Sanguivorous “feeding on blood” is a compound of the combining forms sangui- “blood” and -vorous “devouring.” Sangui- derives from Latin sanguis, of the same meaning, but the story does not stop there. Continuing a common pattern in the Indo-European language family, the Romans had two words for “blood”—sanguis and cruor—and while sanguis implicitly referred to blood inside the body, cruor referred to blood outside the body, particularly in violent contexts. In this way, it should come as little surprise that cruor is distantly related to English raw (Old English hrēaw) and Ancient Greek kréas “raw flesh,” while sanguis may be a compound of the Proto-Indo-European roots for “blood” and “to pour.” While cruor survives today to some extent in modern Romance languages, it is sanguis that serves as the root of most Romance words for “blood,” such as French sang, Italian/Portuguese sangue, and Spanish sangre. Sanguivorous was first recorded in English in the mid-1800s.

ravenous

[rav-uh-nuhs]

adjective

extremely hungry; famished; voracious.

Explanation

Ravenous “extremely hungry” is a borrowing from Old French that derives ultimately from the Latin noun rapīna “plunder, robbery, pillage”; the sense shifted in Old French from “plunder” to describe people who are likely to plunder and then to the associated personality traits of plunderers, such as “violent” and “greedy,” and eventually came to mean “hungry.” Rapīna comes from the verb rapere “to seize,” which is the source of words such as rapacious, rapid, rapt, ravish, surreptitious, and usurp.

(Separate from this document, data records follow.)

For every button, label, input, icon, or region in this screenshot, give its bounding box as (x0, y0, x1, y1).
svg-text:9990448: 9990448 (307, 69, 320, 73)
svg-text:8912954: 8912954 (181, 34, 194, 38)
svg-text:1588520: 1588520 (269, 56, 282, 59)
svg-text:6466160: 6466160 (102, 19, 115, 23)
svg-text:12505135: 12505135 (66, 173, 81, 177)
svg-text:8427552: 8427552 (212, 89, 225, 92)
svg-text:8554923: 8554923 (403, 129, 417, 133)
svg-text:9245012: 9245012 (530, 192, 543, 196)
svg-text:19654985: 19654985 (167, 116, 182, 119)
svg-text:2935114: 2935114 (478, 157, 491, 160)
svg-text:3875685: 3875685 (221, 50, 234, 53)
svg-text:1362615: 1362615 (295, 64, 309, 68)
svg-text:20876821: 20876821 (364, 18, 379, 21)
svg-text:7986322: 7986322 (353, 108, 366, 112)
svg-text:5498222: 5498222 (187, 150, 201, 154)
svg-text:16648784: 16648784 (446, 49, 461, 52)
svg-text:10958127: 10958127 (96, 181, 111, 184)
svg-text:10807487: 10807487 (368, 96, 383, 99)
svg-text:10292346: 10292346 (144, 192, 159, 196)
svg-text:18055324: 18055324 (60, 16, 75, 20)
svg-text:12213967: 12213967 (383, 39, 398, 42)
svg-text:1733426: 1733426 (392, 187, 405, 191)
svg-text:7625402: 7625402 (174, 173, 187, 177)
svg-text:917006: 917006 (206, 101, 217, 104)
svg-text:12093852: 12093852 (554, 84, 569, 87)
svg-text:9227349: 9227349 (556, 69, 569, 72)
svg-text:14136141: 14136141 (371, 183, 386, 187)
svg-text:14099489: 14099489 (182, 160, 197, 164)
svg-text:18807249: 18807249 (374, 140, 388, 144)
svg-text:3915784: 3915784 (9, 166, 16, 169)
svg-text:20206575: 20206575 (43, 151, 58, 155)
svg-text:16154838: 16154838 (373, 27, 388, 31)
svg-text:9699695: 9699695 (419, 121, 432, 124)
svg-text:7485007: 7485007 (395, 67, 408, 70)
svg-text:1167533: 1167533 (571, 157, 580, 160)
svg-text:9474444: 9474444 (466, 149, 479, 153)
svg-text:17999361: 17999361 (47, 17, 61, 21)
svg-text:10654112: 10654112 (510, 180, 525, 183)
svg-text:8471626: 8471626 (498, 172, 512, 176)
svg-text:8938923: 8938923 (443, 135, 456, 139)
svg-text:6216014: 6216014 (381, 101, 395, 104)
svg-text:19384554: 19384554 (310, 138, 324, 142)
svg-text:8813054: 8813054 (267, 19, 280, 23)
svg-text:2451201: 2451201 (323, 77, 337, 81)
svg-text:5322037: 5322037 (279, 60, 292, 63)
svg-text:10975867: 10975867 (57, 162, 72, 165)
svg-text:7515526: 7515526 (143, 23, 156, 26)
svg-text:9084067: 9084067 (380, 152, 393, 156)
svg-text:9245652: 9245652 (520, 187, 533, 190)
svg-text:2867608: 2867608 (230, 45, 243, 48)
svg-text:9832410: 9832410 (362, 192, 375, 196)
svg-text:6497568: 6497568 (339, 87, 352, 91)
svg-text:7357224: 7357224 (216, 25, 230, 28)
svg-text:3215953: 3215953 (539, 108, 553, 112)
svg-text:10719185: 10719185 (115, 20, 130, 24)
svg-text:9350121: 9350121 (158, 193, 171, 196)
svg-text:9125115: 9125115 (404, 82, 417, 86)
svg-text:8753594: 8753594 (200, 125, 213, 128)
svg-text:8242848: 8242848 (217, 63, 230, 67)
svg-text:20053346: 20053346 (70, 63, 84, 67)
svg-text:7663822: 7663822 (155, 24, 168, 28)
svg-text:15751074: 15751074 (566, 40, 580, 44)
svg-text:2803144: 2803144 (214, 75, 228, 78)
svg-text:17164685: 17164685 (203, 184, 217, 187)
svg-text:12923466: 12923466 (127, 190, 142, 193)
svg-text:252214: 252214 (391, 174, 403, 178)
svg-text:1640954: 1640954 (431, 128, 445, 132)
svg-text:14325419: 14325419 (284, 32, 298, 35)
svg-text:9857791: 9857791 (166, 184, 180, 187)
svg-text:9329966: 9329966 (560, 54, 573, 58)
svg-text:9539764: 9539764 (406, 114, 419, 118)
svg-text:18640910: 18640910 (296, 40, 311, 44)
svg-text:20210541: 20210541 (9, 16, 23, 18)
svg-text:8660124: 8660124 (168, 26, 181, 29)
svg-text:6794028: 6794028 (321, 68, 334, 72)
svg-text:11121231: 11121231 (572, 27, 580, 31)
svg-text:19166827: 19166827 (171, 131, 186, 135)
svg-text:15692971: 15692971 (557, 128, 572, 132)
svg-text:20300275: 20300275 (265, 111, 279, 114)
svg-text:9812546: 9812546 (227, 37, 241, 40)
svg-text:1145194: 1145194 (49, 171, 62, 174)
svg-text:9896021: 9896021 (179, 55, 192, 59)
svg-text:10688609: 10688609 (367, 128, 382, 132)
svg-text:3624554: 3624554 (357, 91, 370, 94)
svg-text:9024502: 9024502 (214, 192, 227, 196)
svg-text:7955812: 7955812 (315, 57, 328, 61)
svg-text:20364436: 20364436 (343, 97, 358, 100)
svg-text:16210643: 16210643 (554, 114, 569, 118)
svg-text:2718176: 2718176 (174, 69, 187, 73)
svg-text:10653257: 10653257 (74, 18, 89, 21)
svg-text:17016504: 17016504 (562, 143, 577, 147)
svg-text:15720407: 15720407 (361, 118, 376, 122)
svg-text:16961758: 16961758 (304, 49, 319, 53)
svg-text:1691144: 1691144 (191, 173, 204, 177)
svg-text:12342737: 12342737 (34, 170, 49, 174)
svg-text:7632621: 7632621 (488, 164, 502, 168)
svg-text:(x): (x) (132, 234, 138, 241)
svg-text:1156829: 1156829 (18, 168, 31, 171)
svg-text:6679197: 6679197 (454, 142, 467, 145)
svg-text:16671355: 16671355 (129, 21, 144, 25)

A common misconception is that ravenous is related to raven, the black-feathered bird, but raven is of Germanic origin, from Old English hrǣfn, and may be a distant relative of Latin corvus “raven” and Ancient Greek kórax “raven, crow.” (In addition, despite the similar spelling and meaning, crow is not related to corvus—though crows and ravens are part of the genus Corvus.) Ravenous was first recorded in English in the late 1300s.

revenant

[rev-uh-nuhnt]

noun

a person who returns as a spirit after death; ghost.

Explanation

Revenant “a person who returns as a spirit after death” is a direct borrowing from French, in which the word is a present participle meaning “coming back, returning.” The infinitive, revenir, is a combination of the prefix re- “back, again” and venir “to come,” the latter from Latin venīre, of the same meaning. Venīre is the source of English terms such as adventure, avenue, convenient, eventual, and invention, all of which originally related to movement, gathering, or discovery (i.e., coming across something); the Latin verb derives from the same Proto-Indo-European root, gwā- “to go, come,” that gives us come, become, welcome, and the Ancient Greek-derived terms acrobat and basis (from baínein). Revenant was first recorded in English in the 1820s.